Calculate recent write load in indexing stats #124652

PeteGillinElastic · 2025-03-12T14:49:35Z

This uses the recently-added ExponentiallyWeightedMovingRate class to calculate a write load which favours more recent load and include this alongside the existing unweighted all-time write load in IndexingStats.Stats.

As of this change, the new load metric is not used anywhere, although it can be retrieved with the index stats or node stats APIs.

This uses the recently-added `ExponentiallyWeightedMovingRate` class to calculate a write load which favours more recent load and include this alongside the existing unweighted all-time write load in `IndexingStats.Stats`. As of this change, the new load metric is not used anywhere, although it can be retrieved with the index stats or node stats APIs.

PeteGillinElastic · 2025-03-17T18:01:01Z

server/src/main/java/org/elasticsearch/common/metrics/ExponentiallyWeightedMovingRate.java

            this.startTime = startTime;
-            this.lastTime = 0; // after an increment, this must be positive, so a zero value indicates we're waiting for the first
+            this.lastTime = 0; // should never be used
+            this.waitingForFirstIncrement = true;


We are tweaking this class so that it allows times to be zero. This is technically the correct thing to do, since it is allowed for System.nanoTime() to return zero (though it is vanishingly unlikely!). More importantly, it avoids having to tweak the times used in some tests.

As a result, we can no longer use lastTime == 0 as a marker that we're waiting for the first increment, so we add a boolean to do that job explicitly.

PeteGillinElastic · 2025-03-17T18:01:26Z

server/src/main/java/org/elasticsearch/common/metrics/ExponentiallyWeightedMovingRate.java

    public double calculateRateSince(long currentTime, double currentRate, long oldTime, double oldRate) {
+        if (oldTime < startTime) {
+            oldTime = startTime;
+        }


We need this guard for a few edge cases.

PeteGillinElastic · 2025-03-17T18:03:33Z

server/src/main/java/org/elasticsearch/index/shard/IndexingStats.java

+         *
+         * <p>If this {@link Stats} instance represents multiple shards, this is the average of that ratio for each shard, weighted by
+         * the elapsed time for each shard.
+         */


N.B. This PR is not changing this behaviour, it's just documenting and adding tests for the existing behaviour (since I found it surprising).

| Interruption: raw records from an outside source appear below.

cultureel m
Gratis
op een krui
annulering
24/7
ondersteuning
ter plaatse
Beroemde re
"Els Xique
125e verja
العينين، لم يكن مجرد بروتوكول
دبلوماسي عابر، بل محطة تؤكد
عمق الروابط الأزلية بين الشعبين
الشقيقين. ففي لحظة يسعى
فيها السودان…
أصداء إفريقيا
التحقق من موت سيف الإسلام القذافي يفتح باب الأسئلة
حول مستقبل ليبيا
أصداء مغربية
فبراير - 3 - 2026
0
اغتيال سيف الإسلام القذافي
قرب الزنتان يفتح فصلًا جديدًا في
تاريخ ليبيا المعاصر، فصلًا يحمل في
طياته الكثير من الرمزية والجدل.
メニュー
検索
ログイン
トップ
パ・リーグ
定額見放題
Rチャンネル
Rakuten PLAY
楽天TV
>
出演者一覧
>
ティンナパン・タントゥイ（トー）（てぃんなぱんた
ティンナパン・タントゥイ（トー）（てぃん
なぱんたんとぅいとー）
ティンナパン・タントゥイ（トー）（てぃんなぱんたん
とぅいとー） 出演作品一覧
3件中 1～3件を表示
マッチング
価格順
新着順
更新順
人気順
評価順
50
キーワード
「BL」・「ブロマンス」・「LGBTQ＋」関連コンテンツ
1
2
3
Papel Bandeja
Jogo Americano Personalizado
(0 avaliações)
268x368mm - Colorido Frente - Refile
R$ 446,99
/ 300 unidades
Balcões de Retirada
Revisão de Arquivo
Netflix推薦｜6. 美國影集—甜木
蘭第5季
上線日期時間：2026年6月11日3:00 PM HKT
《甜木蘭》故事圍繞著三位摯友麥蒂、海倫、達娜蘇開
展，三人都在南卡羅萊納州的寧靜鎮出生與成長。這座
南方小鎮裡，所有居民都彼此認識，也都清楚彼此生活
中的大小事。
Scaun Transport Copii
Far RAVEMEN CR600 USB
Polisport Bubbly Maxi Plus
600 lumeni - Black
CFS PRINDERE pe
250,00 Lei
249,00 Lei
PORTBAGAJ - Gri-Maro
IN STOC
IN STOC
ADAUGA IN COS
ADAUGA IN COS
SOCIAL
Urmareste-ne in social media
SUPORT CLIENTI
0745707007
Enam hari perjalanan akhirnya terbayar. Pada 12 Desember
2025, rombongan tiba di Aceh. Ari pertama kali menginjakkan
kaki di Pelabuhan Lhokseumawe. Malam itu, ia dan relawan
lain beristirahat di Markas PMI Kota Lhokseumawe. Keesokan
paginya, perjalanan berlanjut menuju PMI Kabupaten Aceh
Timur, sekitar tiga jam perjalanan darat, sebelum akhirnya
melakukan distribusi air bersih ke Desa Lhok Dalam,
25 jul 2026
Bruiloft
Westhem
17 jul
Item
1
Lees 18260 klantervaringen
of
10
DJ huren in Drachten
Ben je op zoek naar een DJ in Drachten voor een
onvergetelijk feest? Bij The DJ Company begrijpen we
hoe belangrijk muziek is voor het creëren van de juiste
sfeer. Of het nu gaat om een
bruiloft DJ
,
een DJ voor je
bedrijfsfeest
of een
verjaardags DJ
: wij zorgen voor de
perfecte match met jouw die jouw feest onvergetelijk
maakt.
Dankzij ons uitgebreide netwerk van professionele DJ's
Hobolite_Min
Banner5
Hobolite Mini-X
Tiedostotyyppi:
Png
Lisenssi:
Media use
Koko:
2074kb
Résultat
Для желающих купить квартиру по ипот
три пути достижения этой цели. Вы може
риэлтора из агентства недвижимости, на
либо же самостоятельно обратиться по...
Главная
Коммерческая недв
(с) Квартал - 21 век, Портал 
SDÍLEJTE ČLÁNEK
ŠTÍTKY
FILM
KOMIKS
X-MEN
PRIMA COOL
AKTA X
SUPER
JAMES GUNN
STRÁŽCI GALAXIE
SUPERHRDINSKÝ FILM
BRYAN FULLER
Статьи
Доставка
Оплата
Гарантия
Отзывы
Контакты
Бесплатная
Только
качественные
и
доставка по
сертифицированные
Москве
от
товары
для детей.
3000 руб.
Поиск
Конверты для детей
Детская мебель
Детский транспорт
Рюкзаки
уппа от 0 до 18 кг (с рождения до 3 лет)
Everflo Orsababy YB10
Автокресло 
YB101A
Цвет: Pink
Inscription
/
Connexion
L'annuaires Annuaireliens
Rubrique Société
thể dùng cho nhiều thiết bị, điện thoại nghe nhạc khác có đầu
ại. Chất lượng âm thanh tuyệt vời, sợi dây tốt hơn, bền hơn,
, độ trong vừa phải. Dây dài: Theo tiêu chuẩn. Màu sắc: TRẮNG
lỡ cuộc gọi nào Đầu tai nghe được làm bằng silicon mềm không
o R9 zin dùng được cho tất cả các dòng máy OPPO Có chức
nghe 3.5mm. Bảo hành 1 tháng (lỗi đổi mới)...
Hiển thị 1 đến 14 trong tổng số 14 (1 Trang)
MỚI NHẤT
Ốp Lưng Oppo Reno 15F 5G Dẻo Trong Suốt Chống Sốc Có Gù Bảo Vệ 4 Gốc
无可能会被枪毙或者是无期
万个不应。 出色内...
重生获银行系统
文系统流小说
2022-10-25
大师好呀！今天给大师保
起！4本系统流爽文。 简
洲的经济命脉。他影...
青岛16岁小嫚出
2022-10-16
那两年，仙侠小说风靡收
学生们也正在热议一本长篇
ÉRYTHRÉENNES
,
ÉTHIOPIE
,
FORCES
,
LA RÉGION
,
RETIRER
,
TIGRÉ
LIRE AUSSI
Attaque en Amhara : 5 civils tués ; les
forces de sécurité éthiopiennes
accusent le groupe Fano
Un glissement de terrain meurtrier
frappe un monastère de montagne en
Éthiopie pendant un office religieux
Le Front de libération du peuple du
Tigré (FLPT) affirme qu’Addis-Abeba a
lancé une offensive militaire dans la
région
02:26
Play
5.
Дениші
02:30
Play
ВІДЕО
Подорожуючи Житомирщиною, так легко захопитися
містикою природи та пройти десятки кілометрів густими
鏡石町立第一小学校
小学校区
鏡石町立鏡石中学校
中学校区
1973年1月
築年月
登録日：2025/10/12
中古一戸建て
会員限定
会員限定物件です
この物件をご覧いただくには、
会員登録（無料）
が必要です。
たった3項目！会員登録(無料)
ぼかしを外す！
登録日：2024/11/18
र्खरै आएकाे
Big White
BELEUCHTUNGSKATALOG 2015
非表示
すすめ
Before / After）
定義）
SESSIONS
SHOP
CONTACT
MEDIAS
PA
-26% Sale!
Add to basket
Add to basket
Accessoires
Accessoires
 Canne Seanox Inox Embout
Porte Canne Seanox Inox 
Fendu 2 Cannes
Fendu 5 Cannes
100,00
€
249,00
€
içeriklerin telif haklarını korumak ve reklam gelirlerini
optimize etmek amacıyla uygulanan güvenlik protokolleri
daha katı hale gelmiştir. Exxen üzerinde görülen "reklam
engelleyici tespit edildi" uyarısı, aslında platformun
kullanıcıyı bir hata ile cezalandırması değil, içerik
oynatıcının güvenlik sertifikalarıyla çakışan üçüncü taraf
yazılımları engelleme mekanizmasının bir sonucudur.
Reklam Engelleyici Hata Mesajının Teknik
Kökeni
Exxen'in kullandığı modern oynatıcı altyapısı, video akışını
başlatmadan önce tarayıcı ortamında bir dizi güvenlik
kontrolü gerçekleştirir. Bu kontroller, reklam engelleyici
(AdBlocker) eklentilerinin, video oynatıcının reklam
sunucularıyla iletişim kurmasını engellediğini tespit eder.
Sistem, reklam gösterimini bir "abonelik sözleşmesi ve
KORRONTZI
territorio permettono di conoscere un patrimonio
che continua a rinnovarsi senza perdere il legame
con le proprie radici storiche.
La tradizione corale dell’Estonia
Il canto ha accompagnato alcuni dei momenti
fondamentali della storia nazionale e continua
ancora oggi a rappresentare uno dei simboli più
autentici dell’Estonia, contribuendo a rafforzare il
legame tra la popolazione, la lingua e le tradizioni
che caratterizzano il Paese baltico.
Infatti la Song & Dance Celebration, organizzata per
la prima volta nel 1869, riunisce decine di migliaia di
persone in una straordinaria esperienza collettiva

PeteGillinElastic · 2025-03-17T18:17:22Z

server/src/test/java/org/elasticsearch/index/shard/IndexShardTests.java

+                    fakeClock.advance();
+                    return IndexingOperationListener.super.preIndex(shardId, operation);
+                }
+            }


Previously, the FakeClock implementation in this test advanced the time on every other call to its getter. This worked only as long as the assumptions about when the getter is called held true, which made it pretty fragile. This PR removes this auto-advance behaviour, and instead explicitly advances the time at the correct point in the indexing operation using a listener, which is much more robust.

elasticsearchmachine · 2025-03-18T12:05:28Z

Pinging @elastic/es-data-management (Team:Data Management)

masseyke · 2025-03-18T14:38:19Z

server/src/main/java/org/elasticsearch/index/shard/InternalIndexingStats.java

                if (index.origin().isRecovery() == false) {
                    long took = result.getTook();
                    totalStats.indexMetric.inc(took);
+                    totalStats.recentIndexMetric.addIncrement(took, relativeTimeInNanosSupplier.getAsLong());


This makes me slightly nervous since it has a synchronized block and I think this code is called fairly often. The operations in the block are fast, but it's still a point of synchronization. I think we'll notice in nightly performance tests if it causes any problems though. And I don't see a good way around having a synchronized block in that method.

Perhaps the state in ExponentiallyWeightedMovingRate could be moved into an object and swapped with an atomic ref? I suppose that would create lots of objects, but would remove the need for sync'ing

In my benchmarking, the slowest I ever saw that addIncrement was about 11ns on my machine. So we'd need to be writing millions of documents per second on a node before this started getting significant. Does that seem likely?

I did consider something like what you suggest, Parker. I was concerned about the impact on GC, which my gut feeling would be worse. Though I could be wrong.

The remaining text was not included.